Executions in 2013: min. 778 plus 'thousands' in China

Assumption: The German and European criminal law is too slack; criminals get back on the street far too quickly and become repeat offenders.

Quotes from letters:

........Just because the EU has a total 'soft-cake' legal system und abolished the death penalty does not make it a solution by far.........
....... You, too, will think differently when one of your relatives is murdered in a bestial way and the murderer released a few years later based on 'good conduct'.........

There have been a few spectacular cases in Germany, in which psychologically disturbed offenders were released due to incorrect psychological evaluations and became delinquent again. One should not however come to the populist conclusion: The death penalty or 'locking them away and doing this forever'. (Federal Chancellor Schröder)

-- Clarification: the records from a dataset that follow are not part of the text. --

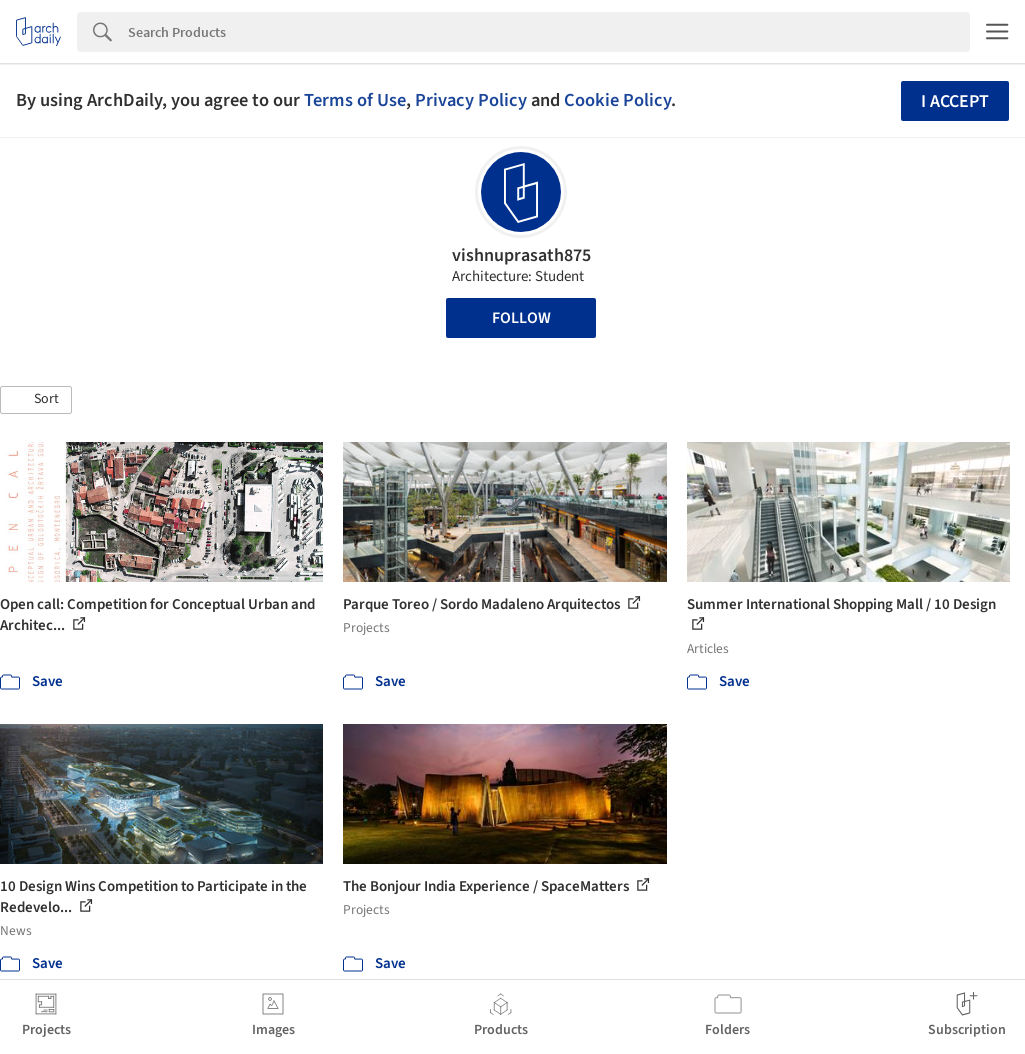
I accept (955, 101)
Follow (521, 318)
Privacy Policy (471, 100)
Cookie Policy (617, 100)
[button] (36, 400)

The protection of the general public against dangerous offenders is without a doubt of high value and as long as a threat proceeds from an offender, he should naturally not be roaming free.

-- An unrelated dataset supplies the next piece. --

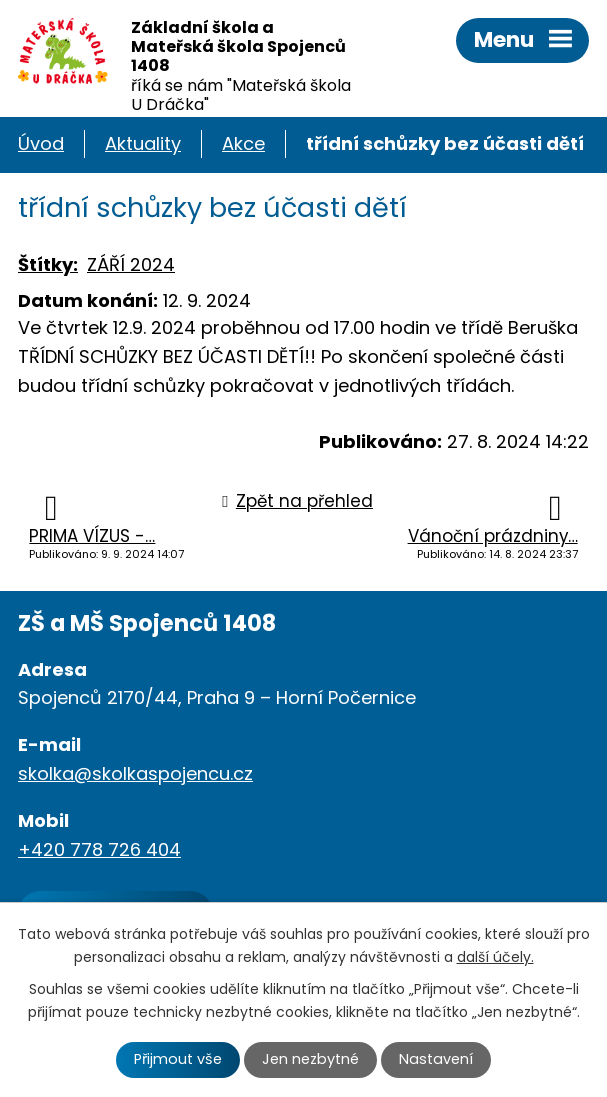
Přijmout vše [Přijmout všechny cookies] (178, 1059)
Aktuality (143, 143)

On the other hand, it is a commandment of humanity, to grant each human the chance for change and not to cast out any human from the community irretrievably as is the case with the death penalty.

As tragic as the murders are, in particular from repeat offenders, the very often-lurid version of the press has drawn a completely biased picture of the effectiveness of the German criminal law and stirred up an utterly exaggerated fear of crime and fed the call out for harsher punishments.

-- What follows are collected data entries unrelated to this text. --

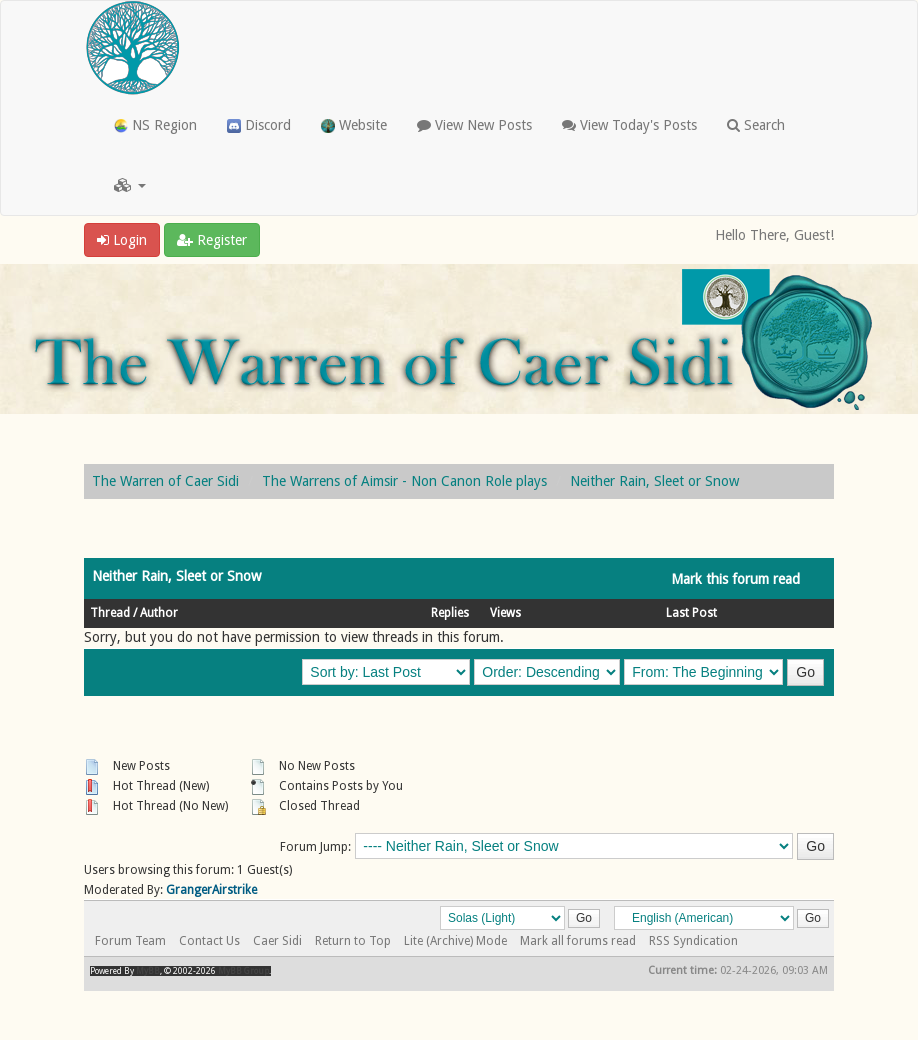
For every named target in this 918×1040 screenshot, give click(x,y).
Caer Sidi (277, 941)
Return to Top (353, 941)
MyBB (148, 971)
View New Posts (474, 125)
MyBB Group (243, 971)
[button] (130, 185)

When comparing the situation in Germany with that of the US concerning the crime rate and the criminal law, one comes to the conclusion that in the US,
despite of draconian punishment for petty crimes,
despite of the death penalty and
despite of over 2 million prisoners

the crime rate as well as the murder rate is substantially higher than in Germany with its comparatively mild criminal law.

The discussion paper of Floyd Feeney University of California at Davis School of Law Davis, California (1998) provides a detailed comparison between the American and German prosecution system on behalf the U.S. Department of Justice: German and American Prosecutions

A comparison of the murder rate in the US and of European countries speaks for itself.

The argument harsher punishment = less crime, obviously does not withstand an empirical examination.